Given the unending complexity of the immune system, though, maybe the most promising strategy is to hit it at multiple points. That’s the thinking behind Skyler’s upcoming Diabetes Islet Preservation Immune Treatment (DIPIT) trial.

DIPIT will compare two groups of people recently diagnosed with type 1, one group given five drugs and the other a placebo. The drugs, all giving hints of helpfulness in earlier type 1 trials and approved by the Food and Drug Administration for other conditions, are

• anti-thymocyte globulin (an antibody used to prevent rejection in organ transplants)
• etanercept (which inhibits tumor necrosis factor, a master regulator of immune response)
• pegylated granulocyte colony stimulating factor (a growth factor that boosts production of certain white blood cells)
• Interleukin 2 (a cytokine whose effects include increasing growth of the regulatory T cells that can guard against autoimmune onslaughts), and
• exenatide (a synthetic hormone that boosts glucose-dependent insulin secretion).

As Skyler told the Miami Herald, “we have one drug to stop the cavalry; one drug to stop the artillery; two drugs that help bring in support systems that favor the immune response; and one drug that helps beta cell health so they can resist the attack better.”

When he first proposed this kitchen-sink idea, “everybody said I was crazy,” Skyler remarked to his Joslin audience. The trial did get FDA approval. He’s still looking for funding, though.

Okay, let’s contrast these combinations with those in another arena of biomedical research that’s almost the reverse of type 1: cancer immunotherapy.

This field tries to activate (rather than suppress) the immune system at multiple points. Also unlike the case with type 1 and other autoimmune diseases, it is awash in drug-discovery money.

In fact, we’re living in the breakthrough decade for cancer immunotherapy. The two clear winners so far are CAR-T cells (chimeric antigen receptor T cells, in which a patient’s own cells are re-engineered to seek and destroy blood cells gone bad) and checkpoint blockade drugs (which prevent tumors from presenting false IDs).

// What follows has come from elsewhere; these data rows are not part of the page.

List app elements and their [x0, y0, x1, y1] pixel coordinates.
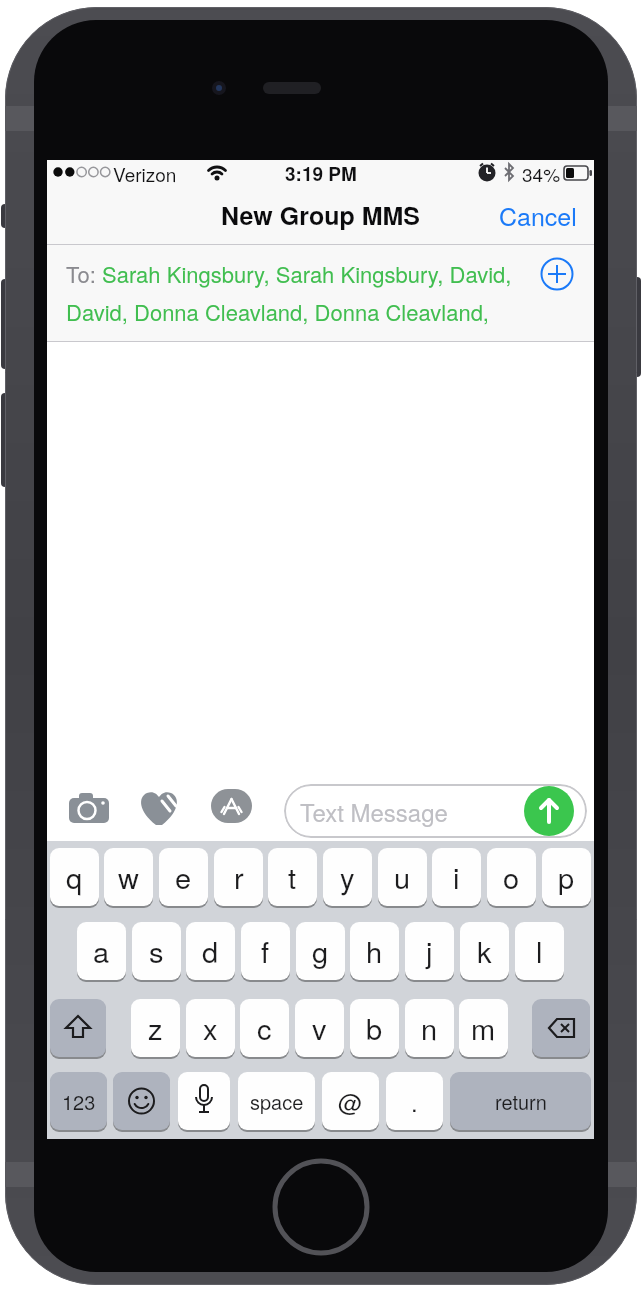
staticText: Cancel [499, 197, 577, 233]
staticText: g [312, 930, 329, 972]
button[interactable] [211, 789, 252, 823]
button[interactable] [532, 999, 590, 1057]
staticText: To: [66, 258, 102, 288]
button[interactable]: i [432, 848, 481, 906]
staticText: Sarah Kingsbury, Sarah Kingsbury, David, [102, 258, 512, 288]
staticText: return [495, 1087, 547, 1116]
staticText: a [93, 930, 110, 972]
staticText: h [366, 930, 383, 972]
button[interactable] [178, 1072, 230, 1130]
staticText: @ [338, 1084, 363, 1118]
staticText: s [149, 930, 164, 972]
staticText: o [503, 856, 520, 898]
button[interactable]: Text Message [284, 784, 587, 838]
staticText: u [394, 856, 411, 898]
button[interactable]: space [238, 1072, 315, 1130]
button[interactable] [535, 252, 579, 296]
button[interactable]: l [515, 922, 564, 980]
staticText: t [288, 856, 297, 898]
button[interactable]: m [459, 999, 508, 1057]
button[interactable]: k [460, 922, 509, 980]
staticText: r [234, 856, 244, 898]
button[interactable]: v [295, 999, 344, 1057]
button[interactable]: 123 [50, 1072, 107, 1130]
staticText: d [202, 930, 219, 972]
button[interactable]: y [323, 848, 372, 906]
staticText: Text Message [300, 794, 448, 828]
button[interactable] [65, 786, 113, 830]
button[interactable]: e [159, 848, 208, 906]
staticText: q [66, 856, 83, 898]
button[interactable]: b [350, 999, 399, 1057]
staticText: z [148, 1007, 163, 1049]
button[interactable]: o [487, 848, 536, 906]
button[interactable]: a [77, 922, 126, 980]
button[interactable]: . [386, 1072, 443, 1130]
staticText: 3:19 PM [285, 160, 357, 186]
button[interactable]: x [186, 999, 235, 1057]
button[interactable]: r [214, 848, 263, 906]
button[interactable]: Cancel [499, 197, 577, 233]
button[interactable]: c [240, 999, 289, 1057]
staticText: m [471, 1007, 496, 1049]
button[interactable] [524, 786, 574, 836]
button[interactable] [50, 999, 106, 1057]
button[interactable]: n [405, 999, 454, 1057]
button[interactable]: d [186, 922, 235, 980]
staticText: x [203, 1007, 218, 1049]
button[interactable]: t [268, 848, 317, 906]
staticText: i [453, 856, 460, 898]
staticText: f [261, 930, 270, 972]
staticText: e [175, 856, 192, 898]
button[interactable]: f [241, 922, 290, 980]
staticText: b [366, 1007, 383, 1049]
staticText: n [421, 1007, 438, 1049]
button[interactable]: j [405, 922, 454, 980]
button[interactable] [136, 785, 182, 831]
staticText: . [411, 1084, 418, 1118]
staticText: David, Donna Cleavland, Donna Cleavland, [66, 296, 489, 326]
button[interactable]: p [542, 848, 591, 906]
button[interactable]: g [296, 922, 345, 980]
button[interactable]: h [350, 922, 399, 980]
staticText: 123 [62, 1087, 96, 1116]
button[interactable]: s [132, 922, 181, 980]
staticText: c [257, 1007, 272, 1049]
button[interactable]: w [104, 848, 153, 906]
staticText: k [477, 930, 492, 972]
button[interactable] [271, 1157, 371, 1257]
staticText: j [426, 930, 433, 972]
button[interactable] [113, 1072, 170, 1130]
staticText: space [250, 1087, 304, 1116]
staticText: w [118, 856, 139, 898]
staticText: p [558, 856, 575, 898]
staticText: New Group MMS [221, 197, 421, 233]
button[interactable]: z [131, 999, 180, 1057]
staticText: v [312, 1007, 327, 1049]
button[interactable]: u [378, 848, 427, 906]
staticText: 34% [522, 160, 561, 184]
staticText: Verizon [113, 160, 177, 184]
button[interactable]: @ [322, 1072, 379, 1130]
button[interactable]: q [50, 848, 99, 906]
button[interactable]: return [450, 1072, 591, 1130]
staticText: y [340, 856, 355, 898]
staticText: l [536, 930, 543, 972]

The first checkpoint blockade drug approved by the FDA targets CTLA-4, a surface receptor on T cells and B cells. About a fifth of advanced melanoma patients given the drug survive for ten years with no further treatment. And in clinical trials, combining a CTLA-4 inhibitor with a drug that clogs up another checkpoint receptor, PD-1, has significantly broadened the population of survivors.

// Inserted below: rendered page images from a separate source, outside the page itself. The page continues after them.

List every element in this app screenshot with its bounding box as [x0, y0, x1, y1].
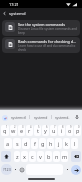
button[interactable]: Back [0, 9, 9, 18]
staticText: Discover Linux file system commands and … [18, 27, 77, 35]
button[interactable]: Bash commands for checking disk usage [2, 37, 80, 53]
button[interactable]: g [39, 138, 46, 149]
button[interactable]: systemd [30, 110, 51, 124]
button[interactable]: k [63, 138, 70, 149]
staticText: f [34, 140, 36, 147]
staticText: q [3, 127, 7, 134]
button[interactable]: Emoji [19, 164, 25, 175]
staticText: 7 [54, 125, 56, 129]
staticText: k [65, 140, 68, 147]
button[interactable]: Shift [1, 151, 11, 162]
button[interactable]: l [71, 138, 78, 149]
staticText: Bash commands for checking disk usage [18, 39, 77, 44]
button[interactable]: e [18, 125, 25, 136]
button[interactable]: f [31, 138, 38, 149]
staticText: w [11, 127, 16, 134]
button[interactable]: Period [64, 164, 70, 175]
staticText: See the system commands [18, 22, 66, 27]
staticText: 1 [6, 125, 8, 129]
button[interactable]: ?123 [1, 164, 12, 175]
staticText: t [37, 127, 39, 134]
button[interactable]: n [53, 151, 60, 162]
button[interactable]: w [10, 125, 17, 136]
staticText: i [61, 127, 63, 134]
staticText: systemd [9, 11, 26, 17]
button[interactable]: m [61, 151, 68, 162]
staticText: m [62, 153, 68, 160]
staticText: 6 [46, 125, 48, 129]
staticText: r [28, 127, 31, 134]
button[interactable]: p [74, 125, 81, 136]
button[interactable]: q [1, 125, 9, 136]
staticText: Learn how to use df and du command to ch… [18, 44, 77, 52]
staticText: z [16, 153, 19, 160]
button[interactable]: x [21, 151, 28, 162]
button[interactable]: Backspace [71, 151, 81, 162]
button[interactable]: s [13, 138, 21, 149]
staticText: 9 [70, 125, 72, 129]
button[interactable]: Voice input [73, 113, 81, 121]
button[interactable]: u [50, 125, 57, 136]
staticText: s [16, 140, 19, 147]
staticText: systemctl [11, 115, 27, 120]
staticText: systemd [34, 115, 48, 120]
staticText: systemd- [55, 115, 70, 120]
button[interactable]: t [34, 125, 41, 136]
button[interactable]: b [45, 151, 52, 162]
staticText: p [76, 127, 80, 134]
staticText: x [23, 153, 26, 160]
button[interactable]: h [47, 138, 54, 149]
button[interactable]: Comma [13, 164, 18, 175]
button[interactable]: o [66, 125, 73, 136]
staticText: y [44, 127, 47, 134]
staticText: 3 [22, 125, 24, 129]
staticText: a [6, 140, 10, 147]
button[interactable]: d [22, 138, 30, 149]
button[interactable]: c [29, 151, 36, 162]
button[interactable]: See the system commands [2, 20, 80, 36]
staticText: ?123 [3, 167, 11, 172]
button[interactable]: z [14, 151, 20, 162]
button[interactable]: Search [71, 165, 81, 175]
button[interactable]: y [42, 125, 49, 136]
staticText: 2 [14, 125, 16, 129]
button[interactable]: Google Assistant [1, 114, 8, 121]
button[interactable]: j [55, 138, 62, 149]
staticText: v [39, 153, 42, 160]
staticText: n [55, 153, 59, 160]
staticText: 4 [30, 125, 32, 129]
button[interactable]: systemctl [8, 110, 29, 124]
button[interactable]: v [37, 151, 44, 162]
button[interactable]: r [26, 125, 33, 136]
staticText: 5 [38, 125, 40, 129]
staticText: j [58, 140, 60, 147]
staticText: d [24, 140, 28, 147]
button[interactable]: systemd- [52, 110, 73, 124]
staticText: h [49, 140, 53, 147]
button[interactable]: a [4, 138, 12, 149]
staticText: g [41, 140, 45, 147]
staticText: u [52, 127, 56, 134]
staticText: c [31, 153, 34, 160]
staticText: b [47, 153, 51, 160]
button[interactable]: i [58, 125, 65, 136]
staticText: 17:21 [9, 2, 19, 7]
staticText: l [74, 140, 76, 147]
staticText: e [20, 127, 24, 134]
staticText: o [68, 127, 72, 134]
staticText: 8 [62, 125, 64, 129]
staticText: 0 [78, 125, 80, 129]
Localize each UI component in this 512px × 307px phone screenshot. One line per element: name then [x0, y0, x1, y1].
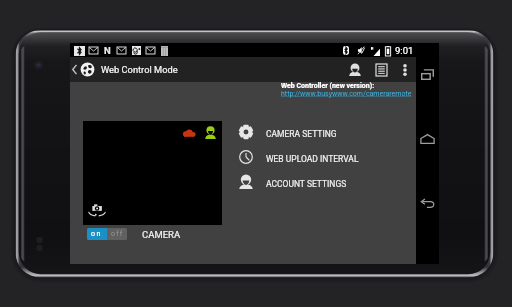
- button[interactable]: off: [107, 228, 127, 240]
- button[interactable]: Web Control Mode: [70, 57, 184, 82]
- button[interactable]: CAMERA SETTING: [239, 127, 404, 141]
- button[interactable]: on: [87, 228, 107, 240]
- staticText: off: [111, 230, 124, 238]
- staticText: CAMERA: [142, 229, 181, 240]
- staticText: WEB UPLOAD INTERVAL: [266, 154, 359, 164]
- button[interactable]: Recent apps: [416, 63, 439, 86]
- staticText: Web Controller (new version):: [281, 82, 375, 90]
- staticText: N: [104, 45, 111, 56]
- button[interactable]: WEB UPLOAD INTERVAL: [239, 152, 404, 166]
- button[interactable]: Account: [342, 57, 368, 82]
- button[interactable]: Back: [416, 192, 439, 215]
- button[interactable]: Log list: [368, 57, 394, 82]
- button[interactable]: http://www.busywww.com/cameraremote: [281, 90, 412, 98]
- staticText: Web Control Mode: [101, 64, 178, 75]
- staticText: ACCOUNT SETTINGS: [266, 179, 347, 189]
- button[interactable]: Home: [416, 127, 439, 150]
- button[interactable]: ACCOUNT SETTINGS: [239, 177, 404, 191]
- staticText: on: [91, 230, 103, 238]
- button[interactable]: Switch camera: [88, 204, 106, 216]
- button[interactable]: More options: [394, 57, 416, 82]
- staticText: 9:01: [395, 45, 414, 56]
- staticText: CAMERA SETTING: [266, 129, 337, 139]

Combination is a familiar theme in cancer treatment, since tumors are so adept at evolving to resist whatever you throw at them. There are very high hopes for adding immunotherapies to the mix.

And in that mix, proven treatments like checkpoint blockaders will be joined by other drugs that hit different points of immune activation. There’s much excitement, for instance, about agents that activate the STING (stimulator of interferon genes) pathway, which can kick off defenders in both the innate and the adaptive immune systems and maybe act as a kind of cancer vaccine.

In both cancer and diabetes, nothing will be easy in bringing combination therapies into clinical trials and then ideally into regular practice. Researchers must identify exactly which patients might benefit from which combos, juggle drug dosages and timing, watch for serious side effects and struggle to quantify any improvements in health. These will be long rough roads. But for some patients, we hope, combos will lead to cures.